Moving in the right direction
The emergence of the G20 at Leaders' level has been crucial in providing a high level forum through which the major economies cooperate to address global challenges. Importantly, it brings together the major advanced and emerging economies into an effective forum.
And I am encouraged by how China has embraced the G20 as the premier forum for global economic cooperation. The G20 is specifically mentioned in the 12th Five Year Plan - a sign that China recognises the importance of global cooperation in framing its domestic policy agenda.
This is not a new development. China successfully hosted the G20 Finance Ministers meetings back in 2005, and made a welcome contribution when Australia hosted in 2006. Our two countries have continued to work cooperatively through the G20 and other international forums for a long time.
In my opinion the G20 is the right forum to address global economic challenges and there is commitment from the major economic powers to make it work.
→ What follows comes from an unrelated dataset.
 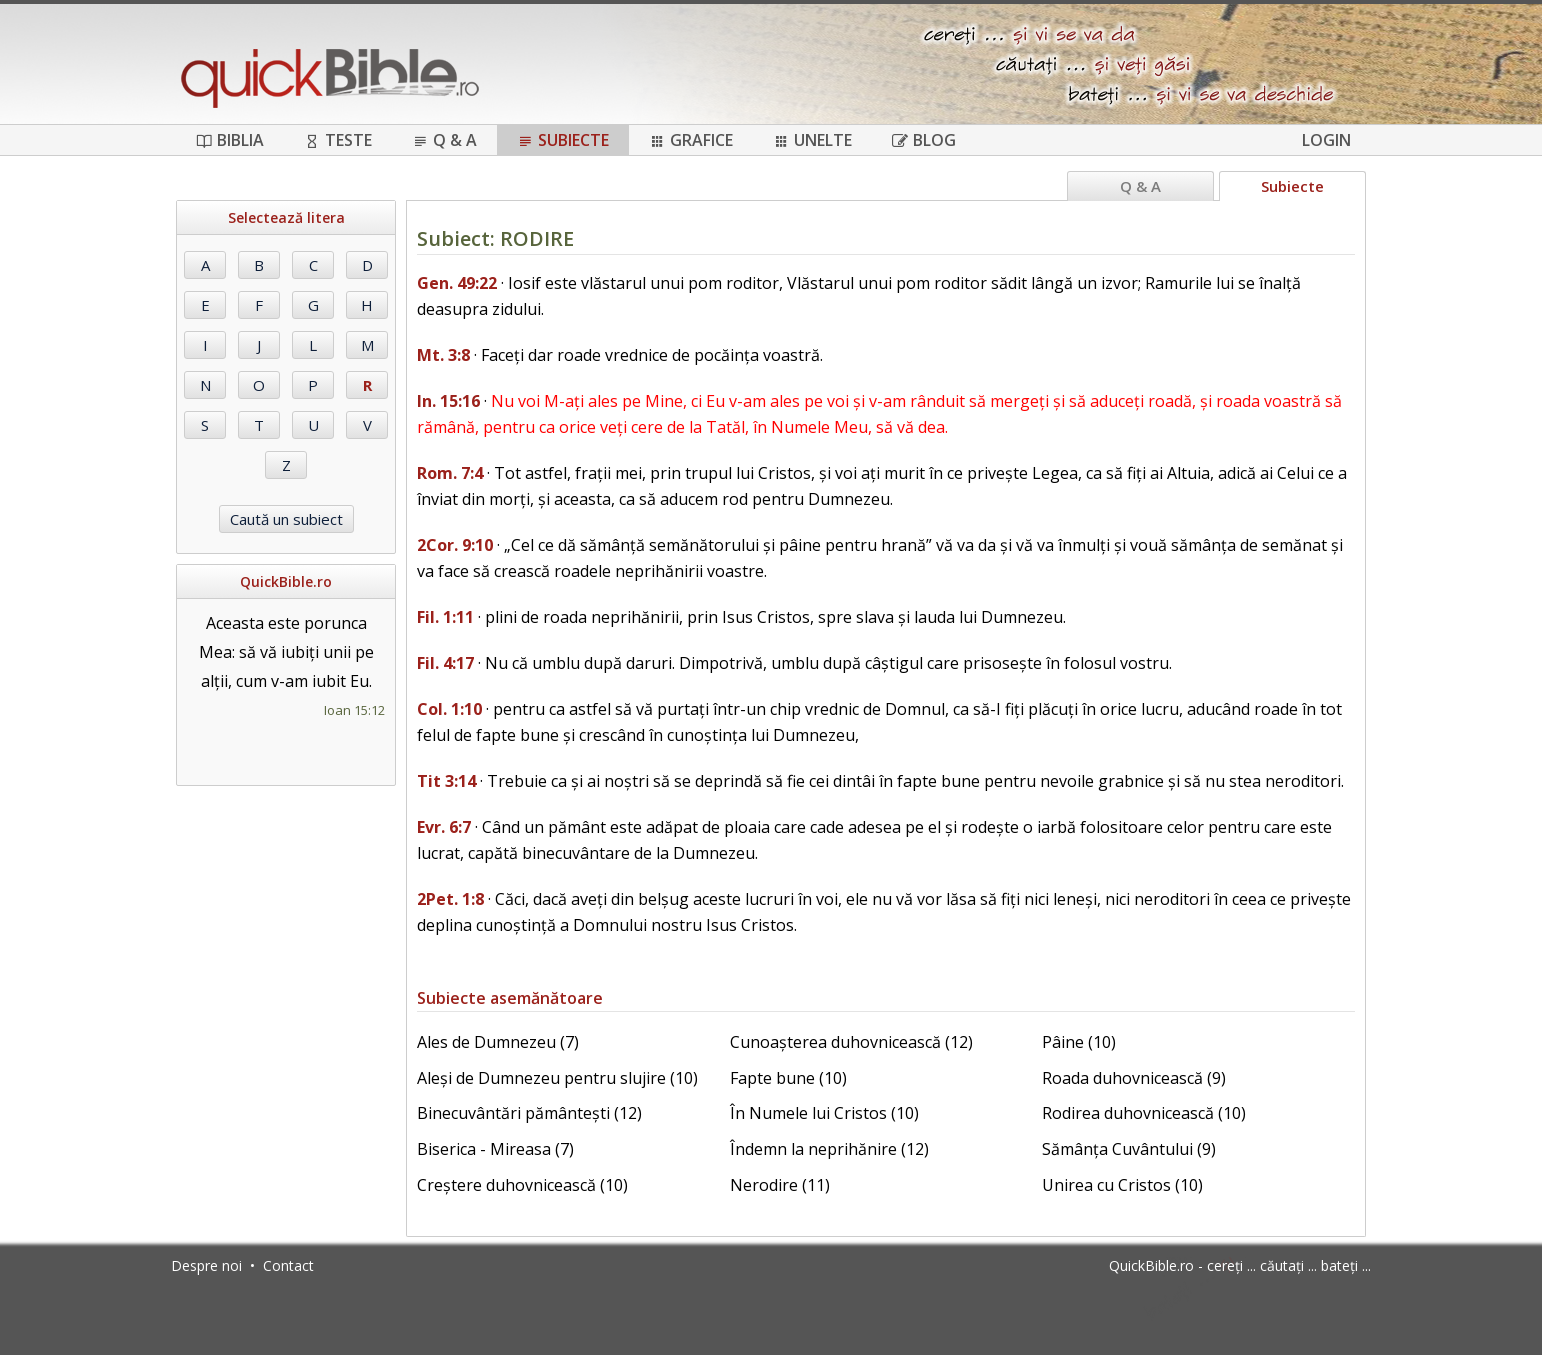 I want to click on Fil. 4:17, so click(x=445, y=663).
But we are in a very challenging time for the global economy, which will test the leadership of the G20 and the resolve of its members.
It is now clear that the economic challenges in the US and Europe are not just cyclical but reflect deep-seated structural problems. It is not a matter of waiting out the cycle, but making difficult policy choices that address these structural problems.
Developing countries have significant opportunities but face a different set of structural challenges to maintain the momentum of growth.
And interactions between the advanced economies and the emerging economies will add a new dimension to this adjustment process.
The G20 therefore has a big agenda.
The most immediate need, as emphasised at the G20 Summit in Cannes, is for a comprehensive response from Europe to deal with its sovereign debt crisis to avoid further contagion. Part of this will depend on the success of the European Financial Stability Facility, but also ensuring that the IMF is adequately resourced to respond to the needs of all its members. And any IMF financing must also be accompanied by appropriate conditions to ensure that necessary reforms are taken.
The plan to address the immediate crisis should be supported by reforms to lift growth and create jobs - including a commitment to boost domestic demand in emerging economies through enhanced exchange rate flexibility.
We must be ambitious about the G20's agenda but also realistic. We cannot expect the G20 to transform the global economy in one summit.
But any institution only retains legitimacy through success. The G20 and the international community nee
ds to continue to show that it has the resolve to meet the challenges we confront together.
China and Australia have a shared interest in ensuring a well functioning system of global governance that reflects the growing economic weight of this region.
As Australia looks to 2014, when we will host the G20 Summit, we will continue to look to China for its support in ensuring the G20 is successful in addressing the significant challenges in the global.
1 This material draws upon my presentation entitled "Policy Challenges in a Changing World", delivered to the American Chamber of Commerce in Australia on Wednesday 9 November 2011 in Melbourne.
2 Address by Mike Callaghan, Executive Director (International), Australian Treasury, to the Australia-Japan Outlook Conference, 24 November 2011.